Chicken broth with mushrooms, ginger and poached Cotswold legbar egg
This healthy, fresh-tasting broth is a good way to use the stock that you have made, as well as any bits of meat you can salvage from the carcass and wings. There are lots of fresh Asian mushrooms on the market these days, including inoki, shiitake, king oyster and shimeji. Some will need slicing and some can be left whole. Dried mushrooms are also an option if you can't get fresh ones. You could also add Chinese greens such as pak choi. Clarence Court Cotswold legbars are available at Waitrose and Sainsbury's.
The strained chicken stock
The meat from the carcass and the flesh from the cooked wings
The 2 chicken under-fillets, sliced
1 green chilli, thinly sliced
20g root ginger, scraped and finely shredded
4 spring onions, shredded on the angle
50-60g Asian mushrooms
2tbsp shredded coriander leaves
2 Cotswold legbar free-range eggs, lightly poached and set aside
80g soba noodles or similar
Simmer the ginger and chilli in the chicken stock for about 5 minutes then add the mushrooms and chicken under-fillets and simmer until tender. Meanwhile, poach the eggs. Add the spring onion, coriander and chicken meat, simmer for a couple of minutes, then season to taste. Serve the soup in bowls, and drop in the egg, adding the cooked drained noodles at the last minute.
Chicken escalope Holstein
This dish has always been a favourite of mine; it was traditionally made with veal, but that's another story. The crisp coating and the richness of the egg work perfectly with the saltiness of the anchovies and capers. It used to be popular, but it's not often seen these days.

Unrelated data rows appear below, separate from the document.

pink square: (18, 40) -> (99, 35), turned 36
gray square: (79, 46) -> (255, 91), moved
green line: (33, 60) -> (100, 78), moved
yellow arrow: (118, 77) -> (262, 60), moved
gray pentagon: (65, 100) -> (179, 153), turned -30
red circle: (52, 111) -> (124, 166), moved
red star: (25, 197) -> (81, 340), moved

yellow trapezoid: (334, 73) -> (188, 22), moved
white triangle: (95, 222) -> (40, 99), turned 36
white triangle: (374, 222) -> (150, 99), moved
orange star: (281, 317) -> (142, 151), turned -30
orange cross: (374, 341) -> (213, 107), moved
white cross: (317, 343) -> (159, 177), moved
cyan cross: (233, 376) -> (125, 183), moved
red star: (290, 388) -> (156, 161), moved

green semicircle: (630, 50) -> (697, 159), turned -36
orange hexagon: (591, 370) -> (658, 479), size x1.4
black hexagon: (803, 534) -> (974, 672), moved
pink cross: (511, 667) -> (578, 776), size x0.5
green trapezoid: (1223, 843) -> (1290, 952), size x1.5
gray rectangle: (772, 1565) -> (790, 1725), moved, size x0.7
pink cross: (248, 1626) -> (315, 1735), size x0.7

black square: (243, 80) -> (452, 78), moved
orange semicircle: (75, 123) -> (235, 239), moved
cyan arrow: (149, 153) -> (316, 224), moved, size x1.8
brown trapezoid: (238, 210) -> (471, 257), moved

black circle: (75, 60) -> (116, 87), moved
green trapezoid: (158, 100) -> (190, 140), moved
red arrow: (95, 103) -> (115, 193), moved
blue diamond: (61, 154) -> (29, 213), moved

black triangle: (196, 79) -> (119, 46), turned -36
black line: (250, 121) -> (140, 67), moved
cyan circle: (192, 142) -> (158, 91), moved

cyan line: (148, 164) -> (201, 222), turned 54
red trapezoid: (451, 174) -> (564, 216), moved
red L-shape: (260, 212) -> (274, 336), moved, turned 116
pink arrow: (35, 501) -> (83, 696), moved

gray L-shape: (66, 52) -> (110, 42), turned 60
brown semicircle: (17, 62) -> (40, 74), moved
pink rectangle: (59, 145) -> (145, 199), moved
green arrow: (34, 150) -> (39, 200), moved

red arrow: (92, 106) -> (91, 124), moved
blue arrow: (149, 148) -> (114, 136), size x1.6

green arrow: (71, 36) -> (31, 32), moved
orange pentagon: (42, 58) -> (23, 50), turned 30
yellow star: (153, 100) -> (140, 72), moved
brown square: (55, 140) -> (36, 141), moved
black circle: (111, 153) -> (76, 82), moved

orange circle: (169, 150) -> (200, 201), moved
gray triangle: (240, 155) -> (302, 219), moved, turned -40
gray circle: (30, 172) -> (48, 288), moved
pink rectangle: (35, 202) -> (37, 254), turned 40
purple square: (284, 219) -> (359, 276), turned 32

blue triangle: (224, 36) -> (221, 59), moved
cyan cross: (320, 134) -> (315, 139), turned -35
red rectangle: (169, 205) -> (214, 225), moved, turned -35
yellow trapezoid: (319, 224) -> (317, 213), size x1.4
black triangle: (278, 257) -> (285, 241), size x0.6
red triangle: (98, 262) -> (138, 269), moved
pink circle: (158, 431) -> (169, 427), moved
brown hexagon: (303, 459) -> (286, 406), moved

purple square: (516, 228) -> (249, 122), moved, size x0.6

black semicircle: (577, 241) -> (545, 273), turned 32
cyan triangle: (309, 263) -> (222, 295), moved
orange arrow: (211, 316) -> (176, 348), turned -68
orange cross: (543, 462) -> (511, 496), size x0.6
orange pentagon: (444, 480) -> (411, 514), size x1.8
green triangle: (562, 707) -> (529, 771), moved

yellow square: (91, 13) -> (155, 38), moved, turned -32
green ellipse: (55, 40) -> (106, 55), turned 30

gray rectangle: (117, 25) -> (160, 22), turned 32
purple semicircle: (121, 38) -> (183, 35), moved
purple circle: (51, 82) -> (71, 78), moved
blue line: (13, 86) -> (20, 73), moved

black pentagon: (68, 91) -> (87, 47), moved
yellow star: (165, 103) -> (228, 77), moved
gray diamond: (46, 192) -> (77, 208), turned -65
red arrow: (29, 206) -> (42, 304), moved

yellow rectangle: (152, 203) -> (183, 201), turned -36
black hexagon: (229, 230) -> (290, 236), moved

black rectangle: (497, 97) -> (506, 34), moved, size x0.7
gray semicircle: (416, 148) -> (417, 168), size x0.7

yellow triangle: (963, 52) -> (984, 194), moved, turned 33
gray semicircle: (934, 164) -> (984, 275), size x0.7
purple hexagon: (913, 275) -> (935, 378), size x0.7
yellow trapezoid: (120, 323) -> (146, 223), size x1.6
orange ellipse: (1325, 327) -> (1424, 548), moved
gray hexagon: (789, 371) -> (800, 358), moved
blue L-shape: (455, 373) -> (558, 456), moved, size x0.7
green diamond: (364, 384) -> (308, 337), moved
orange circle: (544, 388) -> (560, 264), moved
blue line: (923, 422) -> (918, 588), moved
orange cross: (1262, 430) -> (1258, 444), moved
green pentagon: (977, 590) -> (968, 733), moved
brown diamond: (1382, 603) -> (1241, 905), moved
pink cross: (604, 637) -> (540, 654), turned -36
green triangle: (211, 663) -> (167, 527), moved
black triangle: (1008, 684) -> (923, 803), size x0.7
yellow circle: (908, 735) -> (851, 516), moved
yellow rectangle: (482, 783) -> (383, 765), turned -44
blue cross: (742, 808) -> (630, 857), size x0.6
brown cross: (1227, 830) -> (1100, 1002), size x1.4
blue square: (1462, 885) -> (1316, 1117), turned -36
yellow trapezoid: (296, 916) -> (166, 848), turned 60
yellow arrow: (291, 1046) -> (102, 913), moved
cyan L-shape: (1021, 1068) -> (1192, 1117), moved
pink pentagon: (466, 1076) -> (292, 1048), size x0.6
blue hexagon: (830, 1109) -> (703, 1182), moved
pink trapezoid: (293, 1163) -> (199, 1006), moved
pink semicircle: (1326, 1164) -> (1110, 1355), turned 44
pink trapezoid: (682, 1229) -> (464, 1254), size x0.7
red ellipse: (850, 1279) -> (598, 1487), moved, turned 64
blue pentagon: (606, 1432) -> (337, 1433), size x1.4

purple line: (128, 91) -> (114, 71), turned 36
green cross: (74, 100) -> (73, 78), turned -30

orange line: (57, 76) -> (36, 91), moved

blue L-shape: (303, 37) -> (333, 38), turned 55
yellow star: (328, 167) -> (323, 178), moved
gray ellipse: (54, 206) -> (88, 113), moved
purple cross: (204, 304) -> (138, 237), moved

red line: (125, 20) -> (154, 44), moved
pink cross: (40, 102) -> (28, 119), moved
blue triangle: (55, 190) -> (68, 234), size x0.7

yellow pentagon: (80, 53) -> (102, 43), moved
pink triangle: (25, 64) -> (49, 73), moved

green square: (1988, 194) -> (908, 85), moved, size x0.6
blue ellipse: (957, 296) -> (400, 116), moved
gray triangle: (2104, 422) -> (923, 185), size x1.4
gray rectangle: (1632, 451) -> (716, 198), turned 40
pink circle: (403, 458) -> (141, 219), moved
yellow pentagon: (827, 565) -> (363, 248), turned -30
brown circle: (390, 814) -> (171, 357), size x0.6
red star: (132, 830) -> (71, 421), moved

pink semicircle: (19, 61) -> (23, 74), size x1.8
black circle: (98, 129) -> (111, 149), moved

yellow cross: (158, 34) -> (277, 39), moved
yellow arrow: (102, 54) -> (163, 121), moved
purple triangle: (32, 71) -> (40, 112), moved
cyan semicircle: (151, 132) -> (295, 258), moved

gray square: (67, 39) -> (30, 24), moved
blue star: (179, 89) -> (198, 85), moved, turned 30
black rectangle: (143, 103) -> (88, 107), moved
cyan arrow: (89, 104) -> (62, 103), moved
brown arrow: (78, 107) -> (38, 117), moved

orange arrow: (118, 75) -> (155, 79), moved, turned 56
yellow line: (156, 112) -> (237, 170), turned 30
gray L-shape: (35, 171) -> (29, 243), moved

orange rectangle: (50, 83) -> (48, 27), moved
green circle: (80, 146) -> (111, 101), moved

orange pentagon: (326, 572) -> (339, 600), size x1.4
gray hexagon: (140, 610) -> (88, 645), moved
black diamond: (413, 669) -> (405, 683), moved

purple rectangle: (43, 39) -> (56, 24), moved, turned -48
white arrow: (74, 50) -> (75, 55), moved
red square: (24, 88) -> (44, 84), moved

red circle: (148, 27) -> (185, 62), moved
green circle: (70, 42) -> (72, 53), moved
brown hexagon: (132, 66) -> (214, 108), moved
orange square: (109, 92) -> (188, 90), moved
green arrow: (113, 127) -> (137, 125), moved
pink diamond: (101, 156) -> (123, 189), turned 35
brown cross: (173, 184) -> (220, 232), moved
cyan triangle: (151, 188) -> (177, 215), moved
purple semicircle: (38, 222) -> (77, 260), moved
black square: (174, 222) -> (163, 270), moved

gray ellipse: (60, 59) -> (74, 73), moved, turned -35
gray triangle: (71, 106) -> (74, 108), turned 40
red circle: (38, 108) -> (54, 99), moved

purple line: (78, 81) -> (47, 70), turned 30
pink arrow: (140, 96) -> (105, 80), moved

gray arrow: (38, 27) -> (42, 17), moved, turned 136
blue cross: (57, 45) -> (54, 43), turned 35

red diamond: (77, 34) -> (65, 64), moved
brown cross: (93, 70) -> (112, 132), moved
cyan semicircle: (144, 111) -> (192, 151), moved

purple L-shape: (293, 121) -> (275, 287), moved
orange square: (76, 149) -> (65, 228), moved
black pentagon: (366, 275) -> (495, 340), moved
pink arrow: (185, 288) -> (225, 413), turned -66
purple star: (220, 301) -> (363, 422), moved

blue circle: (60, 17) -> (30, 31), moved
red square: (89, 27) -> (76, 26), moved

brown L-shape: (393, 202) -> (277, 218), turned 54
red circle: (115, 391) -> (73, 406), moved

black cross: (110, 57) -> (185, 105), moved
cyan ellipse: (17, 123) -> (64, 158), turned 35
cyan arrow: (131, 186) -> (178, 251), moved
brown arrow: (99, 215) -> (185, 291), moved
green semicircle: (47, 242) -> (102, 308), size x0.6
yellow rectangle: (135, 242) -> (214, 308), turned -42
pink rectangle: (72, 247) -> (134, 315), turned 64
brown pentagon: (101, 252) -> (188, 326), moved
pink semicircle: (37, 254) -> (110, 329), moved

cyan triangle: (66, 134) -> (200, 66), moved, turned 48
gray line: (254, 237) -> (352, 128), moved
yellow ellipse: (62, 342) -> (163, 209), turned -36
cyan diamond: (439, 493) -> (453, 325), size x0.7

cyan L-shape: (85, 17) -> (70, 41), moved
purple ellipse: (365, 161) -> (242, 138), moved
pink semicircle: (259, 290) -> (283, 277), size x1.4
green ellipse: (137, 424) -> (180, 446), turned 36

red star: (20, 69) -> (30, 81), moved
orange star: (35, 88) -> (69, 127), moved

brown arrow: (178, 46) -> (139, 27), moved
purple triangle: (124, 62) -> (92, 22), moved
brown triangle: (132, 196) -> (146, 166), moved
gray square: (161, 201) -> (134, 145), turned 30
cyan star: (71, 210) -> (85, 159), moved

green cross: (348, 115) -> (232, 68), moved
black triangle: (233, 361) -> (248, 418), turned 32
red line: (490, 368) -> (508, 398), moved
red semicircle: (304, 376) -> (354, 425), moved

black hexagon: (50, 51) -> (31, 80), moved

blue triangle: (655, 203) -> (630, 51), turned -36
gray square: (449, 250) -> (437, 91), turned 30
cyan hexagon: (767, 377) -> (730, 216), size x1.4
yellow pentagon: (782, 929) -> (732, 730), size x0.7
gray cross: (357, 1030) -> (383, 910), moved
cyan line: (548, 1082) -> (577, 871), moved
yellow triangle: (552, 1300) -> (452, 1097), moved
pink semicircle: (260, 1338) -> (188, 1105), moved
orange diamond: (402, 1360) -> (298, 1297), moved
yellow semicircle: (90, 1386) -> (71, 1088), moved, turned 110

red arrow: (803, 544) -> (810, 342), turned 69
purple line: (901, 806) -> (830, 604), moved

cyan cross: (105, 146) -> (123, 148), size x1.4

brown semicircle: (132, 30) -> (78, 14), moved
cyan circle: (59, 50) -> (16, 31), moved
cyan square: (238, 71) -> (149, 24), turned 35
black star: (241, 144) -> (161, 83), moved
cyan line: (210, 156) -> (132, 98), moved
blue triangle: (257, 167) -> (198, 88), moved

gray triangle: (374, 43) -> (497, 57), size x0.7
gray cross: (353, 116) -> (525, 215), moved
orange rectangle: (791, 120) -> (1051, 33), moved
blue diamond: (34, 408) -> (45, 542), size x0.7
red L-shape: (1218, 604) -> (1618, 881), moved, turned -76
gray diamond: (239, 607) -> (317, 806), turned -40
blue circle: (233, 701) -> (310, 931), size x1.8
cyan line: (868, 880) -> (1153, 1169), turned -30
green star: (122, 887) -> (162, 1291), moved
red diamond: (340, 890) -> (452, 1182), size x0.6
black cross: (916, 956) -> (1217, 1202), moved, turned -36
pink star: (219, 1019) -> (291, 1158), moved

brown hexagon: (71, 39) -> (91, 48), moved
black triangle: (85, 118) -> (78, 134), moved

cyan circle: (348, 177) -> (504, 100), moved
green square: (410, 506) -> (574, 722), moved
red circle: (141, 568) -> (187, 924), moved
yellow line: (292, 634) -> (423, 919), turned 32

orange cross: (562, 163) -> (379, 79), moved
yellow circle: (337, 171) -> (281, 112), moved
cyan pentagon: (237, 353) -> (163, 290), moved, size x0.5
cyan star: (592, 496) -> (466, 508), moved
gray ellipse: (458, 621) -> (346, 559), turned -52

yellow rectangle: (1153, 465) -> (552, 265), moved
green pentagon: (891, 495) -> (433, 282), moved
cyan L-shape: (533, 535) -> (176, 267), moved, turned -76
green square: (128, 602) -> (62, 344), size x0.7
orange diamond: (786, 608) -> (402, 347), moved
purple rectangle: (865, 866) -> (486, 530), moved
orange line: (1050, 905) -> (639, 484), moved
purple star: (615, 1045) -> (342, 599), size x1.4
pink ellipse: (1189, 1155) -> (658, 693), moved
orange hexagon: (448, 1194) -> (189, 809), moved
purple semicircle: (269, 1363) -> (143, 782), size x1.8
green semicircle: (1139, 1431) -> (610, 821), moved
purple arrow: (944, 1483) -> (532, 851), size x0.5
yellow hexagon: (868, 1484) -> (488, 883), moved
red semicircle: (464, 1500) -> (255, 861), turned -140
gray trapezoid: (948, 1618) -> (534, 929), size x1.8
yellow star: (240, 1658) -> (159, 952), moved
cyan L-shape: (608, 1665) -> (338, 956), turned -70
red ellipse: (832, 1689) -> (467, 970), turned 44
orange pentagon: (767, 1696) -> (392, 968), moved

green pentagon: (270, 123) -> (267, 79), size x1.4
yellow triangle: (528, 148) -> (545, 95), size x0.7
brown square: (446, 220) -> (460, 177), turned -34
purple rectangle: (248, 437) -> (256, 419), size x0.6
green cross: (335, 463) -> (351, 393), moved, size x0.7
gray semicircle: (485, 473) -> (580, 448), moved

The 2 skinless chicken breasts
1 large egg, beaten
30-40g fresh white breadcrumbs
Salt and freshly ground black pepper
Vegetable or corn oil for frying
A good knob of butter
2 medium free-range eggs
4 anchovies, halved lengthways
1/2tbsp chopped parsley
Put one breast on a sheet of clingfilm that is at least double its size. Carefully with a meat or cutlet bat (a rolling pin or side of a cleaver will do), bat each breast out into a neat cm- thick escalope. Season with salt and pepper then lightly coat with flour, patting any excess off with your hands, before passing them through the beaten egg and finally the breadcrumbs.
Heat about 1cm of oil in a frying pan and cook the escalopes for 2-3 minutes on each side until golden then add a knob of butter at the end of cooking and turn them once more.
Meanwhile, lightly fry the eggs and place one on each escalope, then arrange the anchovies around the yolk and transfer to warmed plates. Melt the butter in a small frying pan until foaming, add the parsley and capers and spoon over the egg and escalopes. Serve immediately as they will go a bit cardboard-like if they hang around.
Coronation chicken and egg sandwich
There is something irresistible about Coronation chicken – that combo of the cumin and other curry spices makes me crave it in the same way that I do a curry.
Back in the Seventies this was a must-have buffet dish, but unfortunately it was often made by simply whisking some curry powder into a pot of mayonnaise, and the results could be pretty disgusting. In post-war Britain fresh curry spices were difficult – if not impossible – to come by. But there are few things worse than raw curry powder and these days, with the panoply of ingredients available to us, there is no excuse for not making an effort and doing the job properly.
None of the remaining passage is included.